**THE PROBLEM**
Pick each line that has "Inworp" out of the records.

**DATA FOR ANALYSIS**
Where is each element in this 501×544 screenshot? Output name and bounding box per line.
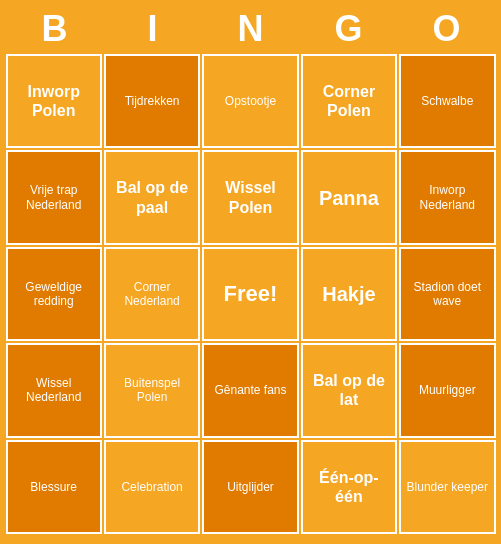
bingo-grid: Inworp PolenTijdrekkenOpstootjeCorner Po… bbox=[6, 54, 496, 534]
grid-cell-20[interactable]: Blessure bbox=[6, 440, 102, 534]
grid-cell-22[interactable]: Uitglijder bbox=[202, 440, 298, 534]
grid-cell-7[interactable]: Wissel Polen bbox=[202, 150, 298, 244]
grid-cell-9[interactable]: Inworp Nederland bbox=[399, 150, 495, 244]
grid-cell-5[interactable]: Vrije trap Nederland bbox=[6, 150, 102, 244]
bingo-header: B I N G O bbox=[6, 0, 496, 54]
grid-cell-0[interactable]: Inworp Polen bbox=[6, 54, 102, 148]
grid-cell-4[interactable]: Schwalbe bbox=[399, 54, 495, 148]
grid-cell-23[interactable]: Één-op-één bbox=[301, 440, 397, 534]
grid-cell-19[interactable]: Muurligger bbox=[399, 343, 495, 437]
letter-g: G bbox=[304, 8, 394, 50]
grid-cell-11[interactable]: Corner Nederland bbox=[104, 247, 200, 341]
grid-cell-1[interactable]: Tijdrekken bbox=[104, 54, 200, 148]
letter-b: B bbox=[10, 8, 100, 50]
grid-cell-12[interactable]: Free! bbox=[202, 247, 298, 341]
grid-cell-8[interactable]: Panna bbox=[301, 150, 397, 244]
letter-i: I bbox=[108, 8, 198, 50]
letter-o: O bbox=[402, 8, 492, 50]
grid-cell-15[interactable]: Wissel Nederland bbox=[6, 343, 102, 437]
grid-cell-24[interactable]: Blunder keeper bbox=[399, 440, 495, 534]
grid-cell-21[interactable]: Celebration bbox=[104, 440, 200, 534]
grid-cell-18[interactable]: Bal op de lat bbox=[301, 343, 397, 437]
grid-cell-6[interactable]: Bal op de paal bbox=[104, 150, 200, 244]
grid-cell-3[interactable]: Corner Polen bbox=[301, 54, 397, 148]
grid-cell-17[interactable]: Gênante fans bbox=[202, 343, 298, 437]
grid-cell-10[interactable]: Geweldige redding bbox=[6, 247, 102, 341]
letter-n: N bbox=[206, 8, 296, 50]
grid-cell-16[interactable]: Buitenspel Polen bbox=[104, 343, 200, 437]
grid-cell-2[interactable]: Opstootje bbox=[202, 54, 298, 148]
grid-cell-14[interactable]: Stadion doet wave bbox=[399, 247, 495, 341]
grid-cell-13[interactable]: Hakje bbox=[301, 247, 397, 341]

**ANSWER TO THIS EXERCISE**
bingo-grid: Inworp PolenTijdrekkenOpstootjeCorner Po… bbox=[6, 54, 496, 534]
grid-cell-9[interactable]: Inworp Nederland bbox=[399, 150, 495, 244]
grid-cell-0[interactable]: Inworp Polen bbox=[6, 54, 102, 148]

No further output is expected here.